I actually read The Chocolate Money by Ashley Prentice Norton several weeks ago and have neglected to review it since I have such mixed feelings.
Set in the 1980s, Bettina is the isolated and lonely only child of wild chocolate heiress Babs Ballentyne. Babs only cares about spending money and sleeping with men, leaving no time for mothering, except when she turns her scorn on Bettina for the things she does wrong. Bettina doesn’t know who her father is and has no friends, so she futilely attempts to get her mother’s attention by acting-out, for example cutting her own hair before their scandalous annual Christmas card shoot or getting drunk at Babs’ out-of-control parties.
The one father figure in her life is a man that Babs is having an affair with, whom Bettina also falls in love with as both a father and potential lover and whose eventual departure from their lives proves to have devastating effects. As Bettina grows up struggling to get out of Babs’ shadow while being continuously drawn back in, she finds that her unusual upbringing wins no friends at her elite boarding school, and actually causes more problems as she encounters the son of Babs’ paramour.

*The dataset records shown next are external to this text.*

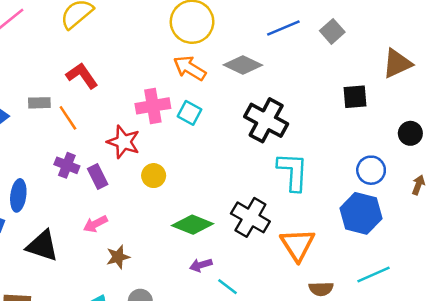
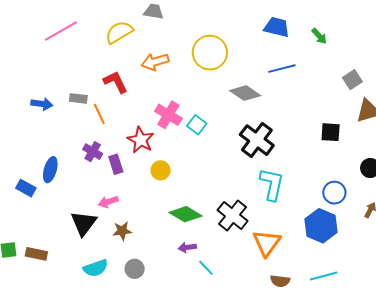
gray square: (332, 31) -> (352, 80), moved
orange arrow: (190, 68) -> (155, 62), moved, turned -56
pink cross: (153, 106) -> (168, 115), turned 32
black triangle: (42, 246) -> (84, 223), moved, turned 40

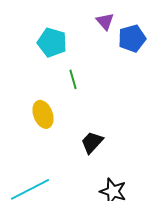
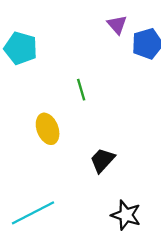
cyan pentagon: (52, 42) -> (21, 48), moved

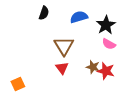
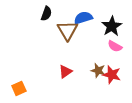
brown triangle: (64, 46) -> (67, 30), moved
red triangle: (62, 68) -> (65, 72), turned 32

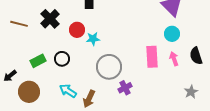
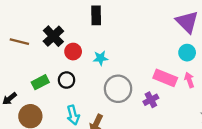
red circle: (77, 30) -> (73, 52), moved
pink rectangle: (152, 57) -> (165, 78), turned -65
purple cross: (125, 88) -> (151, 100), moved
cyan arrow: (68, 91) -> (73, 115), turned -138

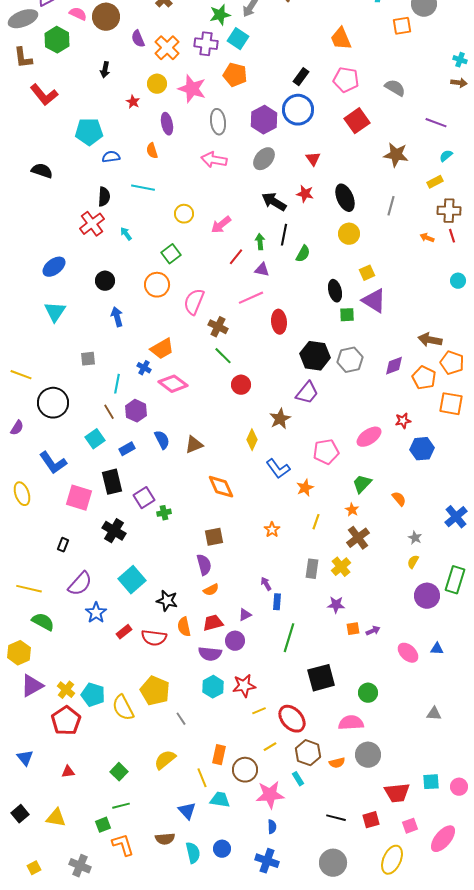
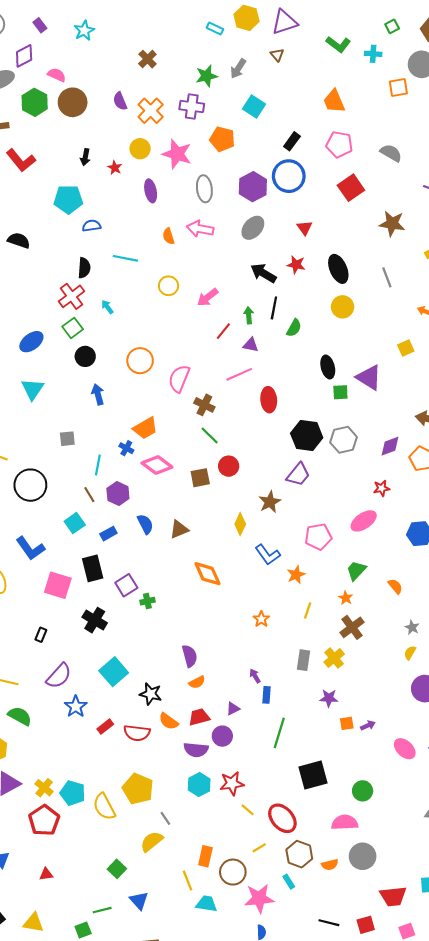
brown circle: (106, 17) -> (73, 102), moved
cyan square: (238, 39) -> (254, 107), moved
black arrow: (105, 70) -> (85, 157), moved
orange semicircle: (152, 151) -> (169, 236), moved
gray line: (391, 206) -> (387, 277), turned -36
green square: (171, 254) -> (73, 328), moved
yellow square: (367, 273) -> (406, 348), moved
red star: (403, 421) -> (382, 488), moved
brown square: (214, 537) -> (200, 478), moved
orange semicircle: (184, 627) -> (169, 721), turned -42
yellow line: (259, 711) -> (248, 810), turned 64
yellow semicircle: (165, 760) -> (152, 841), moved
green square: (119, 772) -> (117, 869), moved
blue triangle: (187, 811) -> (139, 901), moved

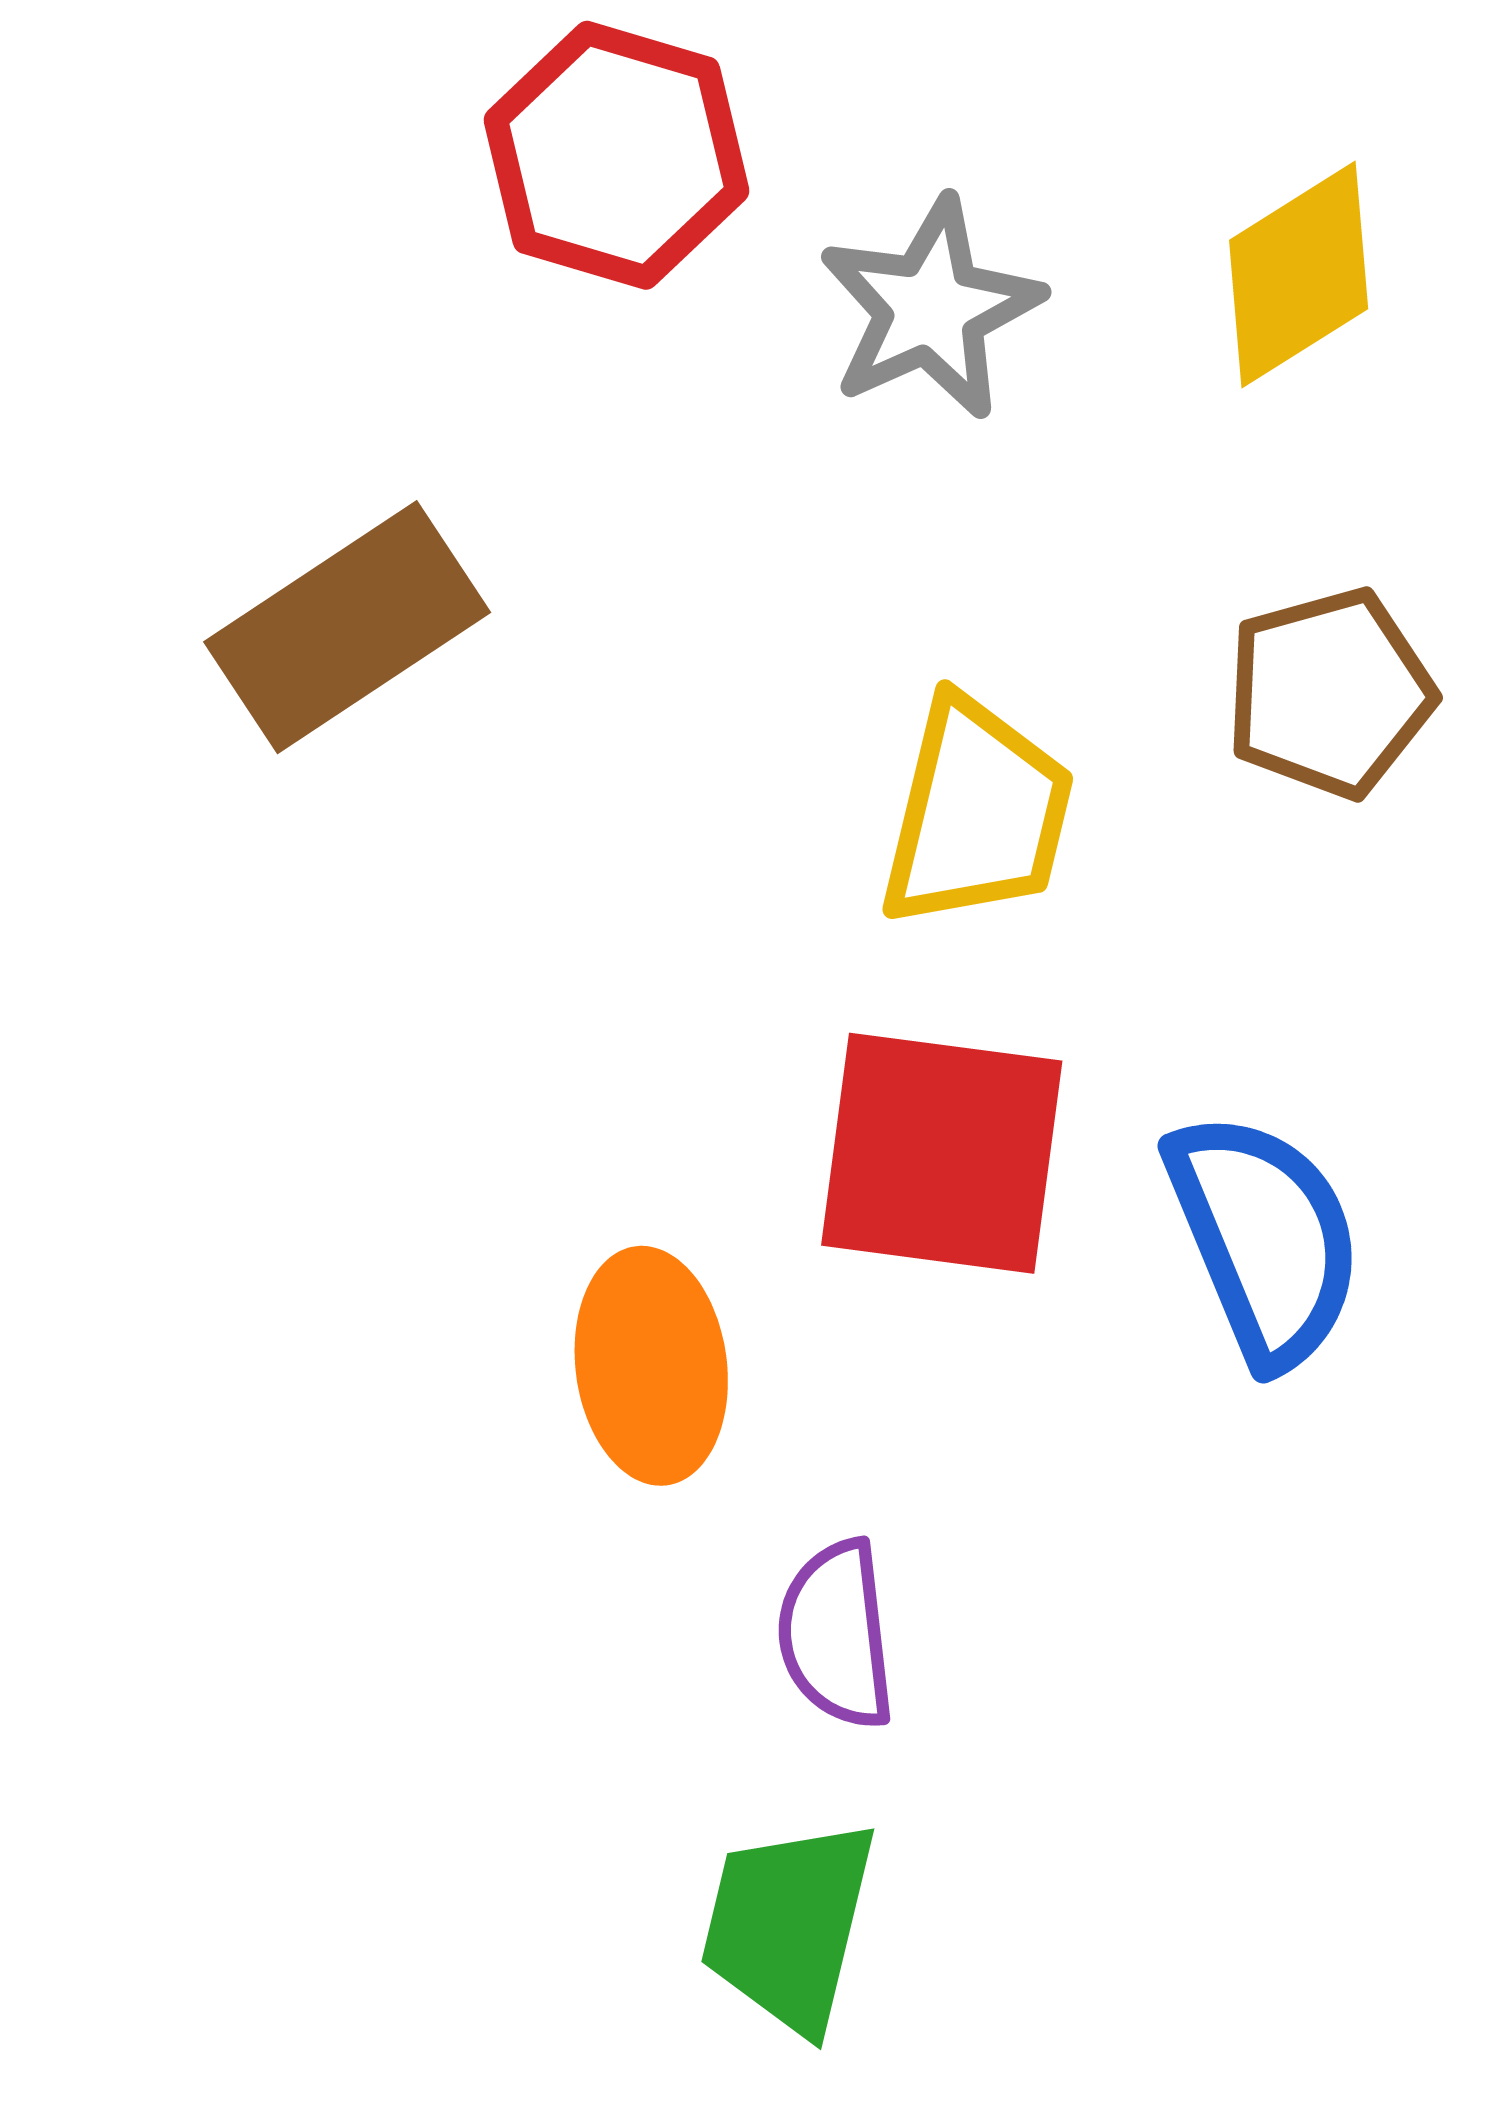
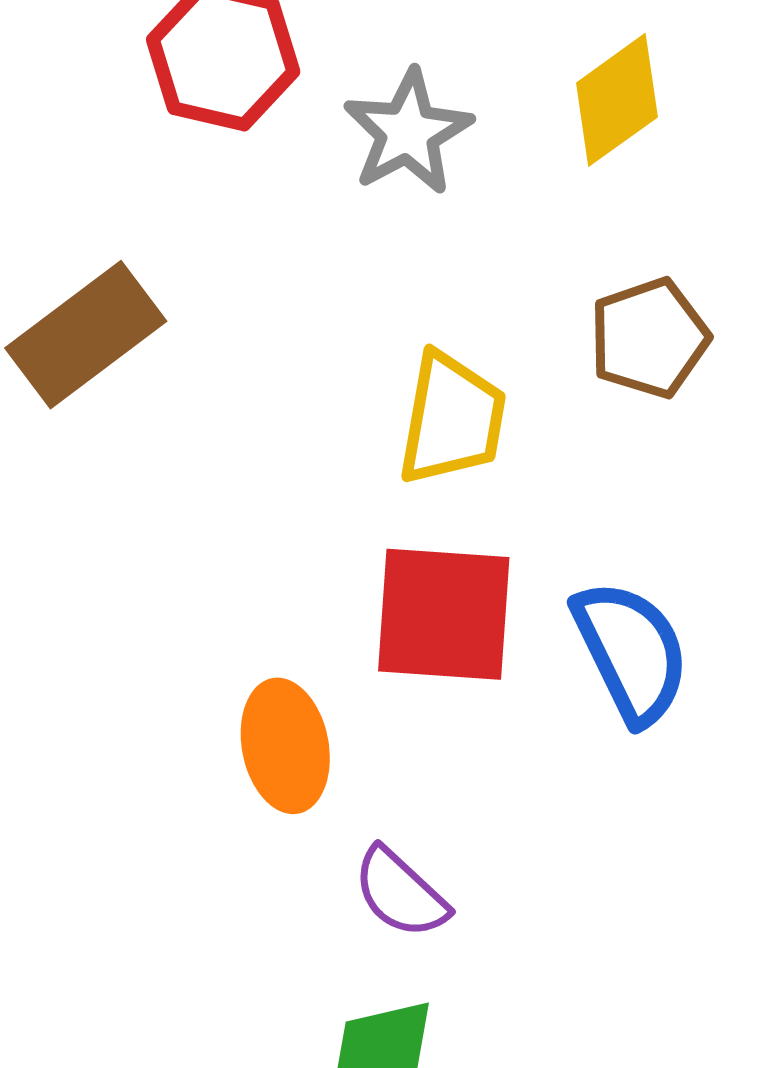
purple semicircle: (836, 1635) -> (400, 893), turned -37

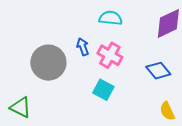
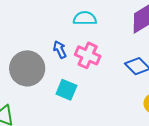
cyan square: (103, 90) -> (66, 90), moved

This book was very like Curtis Sittenfield’s Prep, although the protagonist of that came from a very different world than Bettina. Both characters struggled to assimilate amongst their peers as they grew up and utterly failed too. But they were most similar in that while I did empathize with their situations, I did so only to a certain extant. At some point, they became detestable in their cries for attention and I couldn’t even respect them as characters. Bettina clearly had a tough childhood, but she’s not ignorant of the consequences of her actions – she acknowledges that she acts in a cruel, careless way and deliberately chooses to become a train wreck. Boarding school was an easy opportunity for her to transform herself, but she continued to model herself after Babs. Her self-sabotage got to the point that I didn’t even care what happens to her. I only finished the book to finish the book, though I think the author tried to redeem her in the end.
The author clearly does some things well. She paints a vivid picture of the privileges and pitfalls of money, especially when you either have to live up to societal expectations or risk everything in defying them. The setting, mostly 1980s Chicago and its suburbia, rang true as did the social dynamics both in Babs’ and Bettina’s circles of acquaintances. Certain readers might find the frequent and explicit discussions about sex disturbing and provocative, which was likely the author’s intent, while I think was honest since exploration of sexuality is part of the maturation process. However, it became tiresome after awhile as it seemed to be the author’s preferred way of injecting a plot into a pointless narrative.
Some people may enjoy this book, but it wasn’t for me. I almost wish I was appalled by it, but really I felt apathetic, a far greater crime to this bookworm.